Five Years Ago, This Island Nation Lost an Entire Day
On this day in 2011, Samoa switched sides of the international date line for the second time, losing December 30 in the process. Here’s why
Apple founder Steve Jobs once said that time is our most precious resource. Like most resources, managing time sure is complicated.
In a globalized world, time zones prove that location still matters. But some argue that doing away with time zones altogether is the path to the future. Nowhere is the impact of the artificially constructed time standard more evident than in the history of Samoa, a South Pacific nation that has jumped the international date line for business reasons not once, but twice.
On this day in 2011, Samoa switched sides of the international date line for the second time. That meant the whole island nation set its calendars forward in time by one day, missing December 30 entirely for that year. The reason for both jumps: trade, writes the BBC. Although Samoa’s specific circumstances are somewhat unusual, they’re far from unique in allowing business needs to literally transform their time.
Its location close to the international date line is the reason Samoans have been able to decide which “side” of the line to be on, although technically there’s no reason why any country needs to be in a specific time zone. The first time that the nation of fewer than 200,000 moved was in 1892, when “American traders persuaded it to shift from the western side to the eastern side of the international date line to facilitate business with the west coast of the United States, “ wrote Seth Moydan for The New York Times, the day before the big switch in 2011. The first shift, he wrote, took place on July 4, so the Samoans could celebrate their new trading partner’s most important national holiday twice.
Neighbouring New Zealand territory Tokelau also moved in 2011, Moydan wrote. The reason that the islands made the choice was, again, about trade. The prime minister of Samoa, Tuila’epa Sailele Malielegaoi, told Moydan that the move would simplify doing business with their main trading partners Australia and New Zealand. Their economies, he said, are more linked to Australia, New Zealand and Asia than to the United States, but before their second time change they were 21 hours behind those countries.
Time zones are an important consideration for businesses: in fact, the business of railways was the reason they were first created, writes Matthew Yglesias for Vox. But they’ve never been a completely orderly, logical arrangement. “In the real world time zones follow what’s more of a political and economic logic than a geographical one,” he writes. Because of this arbitrariness, some, like Yglesias and academics Richard Conn Henry and Steve Hanke, think that time zones should be abolished in favor of a universal time.

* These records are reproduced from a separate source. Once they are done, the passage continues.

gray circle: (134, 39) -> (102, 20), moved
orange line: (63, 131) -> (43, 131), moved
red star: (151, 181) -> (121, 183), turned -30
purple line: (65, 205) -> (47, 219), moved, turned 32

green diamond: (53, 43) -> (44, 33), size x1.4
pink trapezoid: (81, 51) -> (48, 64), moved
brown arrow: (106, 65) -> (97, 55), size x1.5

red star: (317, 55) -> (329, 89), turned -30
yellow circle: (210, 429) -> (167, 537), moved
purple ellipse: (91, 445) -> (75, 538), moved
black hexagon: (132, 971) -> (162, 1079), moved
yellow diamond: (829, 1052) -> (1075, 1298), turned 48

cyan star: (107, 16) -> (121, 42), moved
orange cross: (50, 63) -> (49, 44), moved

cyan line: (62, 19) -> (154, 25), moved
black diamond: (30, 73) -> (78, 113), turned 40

When you consider how divorced clock time is from sun time in our daily lives, the idea doesn’t seem completely irrational. And conducting business around the globe would no doubt become simpler. “Setting the same time zone to a partner makes it easier to conduct trading since business hours match,” writes Jacob Simon for globalEDGE. Different time zones means businesses have to consider the constant mismatch, he writes, and that workers are affected.
In Samoa, five years after the jump, ties with Australia are tight. Australia’s foreign minister minister recently said that Australia is committed to helping the smaller nation grow its economy. Though the idea of universal time hasn’t really made it to the mainstream yet, the problems of a globalized workforce aren’t going away any time soon.
“Given the evolution of technology, we will continue to work from anywhere and across multiple time zones,” writes Lee Ajayi for Metropolis Magazine. If anything, he writes, the issue of distributed work will become bigger: estimates suggest that in the next decade more than 40 percent of the workforce “will work remotely or within the distributed work model.”